The vapor pressure of the solution at 298 K is 22.80 torr. This is calculated by determining the mole fraction of water in the solution using the given masses of urea and water, and applying Raoult's law with the vapor pressure of pure water.

Step-by-step explanation:

To calculate the vapor pressure of the solution at 298 K, we must apply Raoult's law, which states that the vapor pressure of a solution is directly proportional to the mole fraction of the solvent. In this case, we are given the mass of urea (15.3 g) and the mass of water (107 g), along with the vapor pressure of pure water at 298 K, which is 23.76 torr.

First, we need to convert the masses to moles. The molar mass of water (H2O) is about 18.015 g/mol, and the molar mass of urea (CO(NH2)2) is approximately 60.06 g/mol. Therefore:

• Number of moles of water: 107 g / 18.015 g/mol = 5.942 moles
• Number of moles of urea: 15.3 g / 60.06 g/mol = 0.255 moles

The total number of moles in the solution is the sum of moles of water and urea, which is 5.942 + 0.255 = 6.197 moles.
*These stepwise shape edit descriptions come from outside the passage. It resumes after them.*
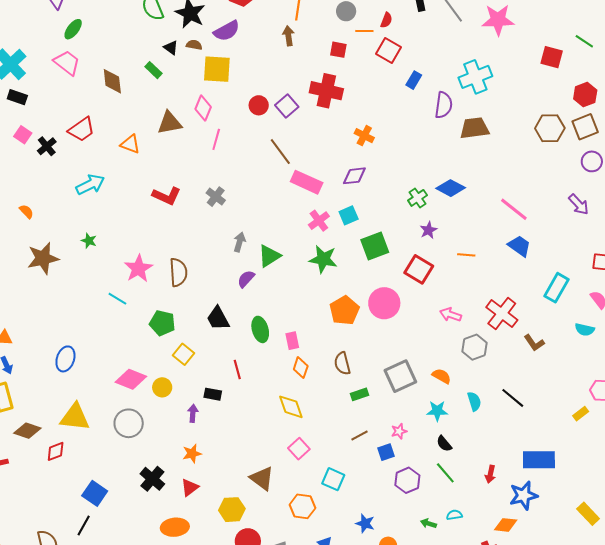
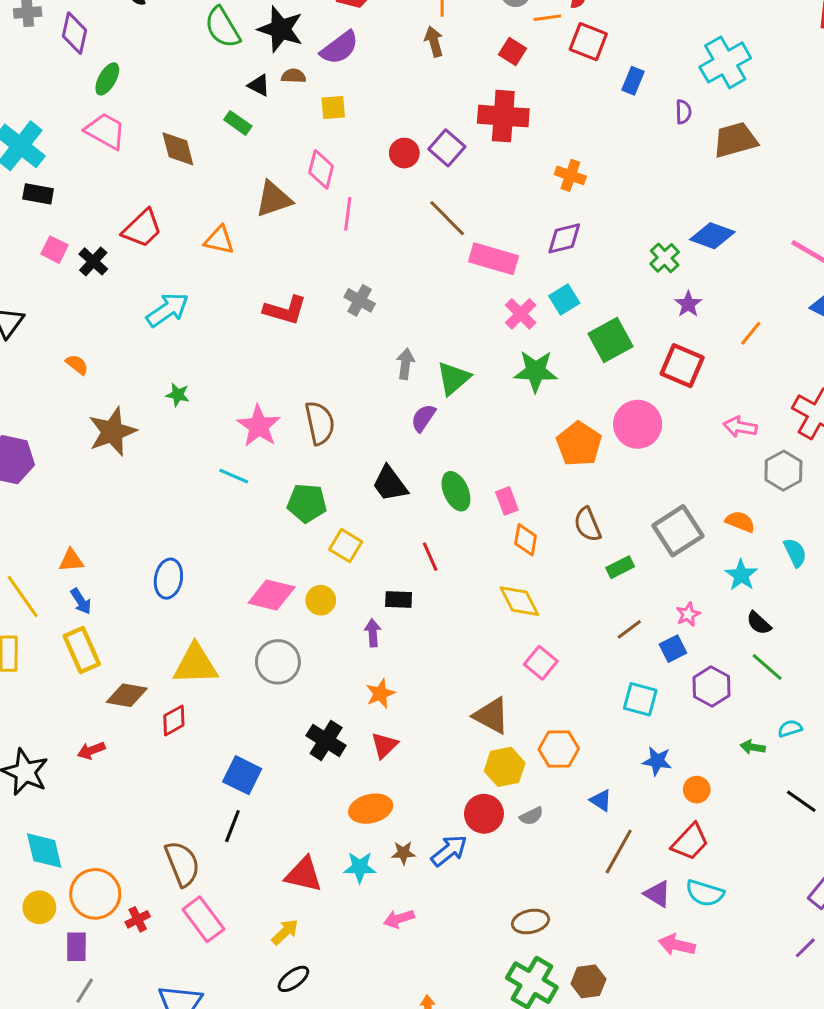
red square: (338, 50) -> (512, 51), turned 30
yellow square: (217, 69) -> (333, 108), size x0.6
purple semicircle: (444, 105) -> (683, 112), size x0.6
orange line: (466, 255) -> (751, 333), turned -48
cyan star: (437, 411) -> (741, 575), turned -30
cyan square: (333, 479) -> (640, 699), moved
yellow hexagon: (232, 510) -> (505, 767), moved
Now we determine the mole fraction of water:

Mole fraction of water (XH2O) = Moles of water / Total moles = 5.942 / 6.197 ≈ 0.959

Using Raoult's law, the vapor pressure of the solution (Psolution) is the product of the mole fraction of water and the vapor pressure of pure water:

Psolution = XH2O * Vapor pressure of pure water = 0.959 * 23.76 torr ≈ 22.80 torr

Therefore, the vapor pressure of the solution at 298 K is 22.80 torr.

Answer 2

In colligative properties like vapor pressure, boiling point, freezing point and osmotic pressure, only the quantity of solute may affect their values. Their identity does not affect these properties. When solute is added to a solution, the vapor pressure decreases, that's why it is called vapor pressure lowering. The equation is

ΔP = xP°, where ΔP is the difference of the vapor pressure of the solution and of the solvent. P° is the vapor pressure of the pure solvent while x is the mole fraction of solute. The molar mass of urea is 60.06 g/mol while that of the water is 18 g/mol.

x =mol urea/total mol = (15.3/60.06)/[(15.3/60.06)+(107/18)]
x = 0.0411

Then,
ΔP = xP°=0.0411*23.76 = 0.976 torr

Therefore, the vapor pressure of the solution is 23.76 - 0.976 = 22.78 Torr.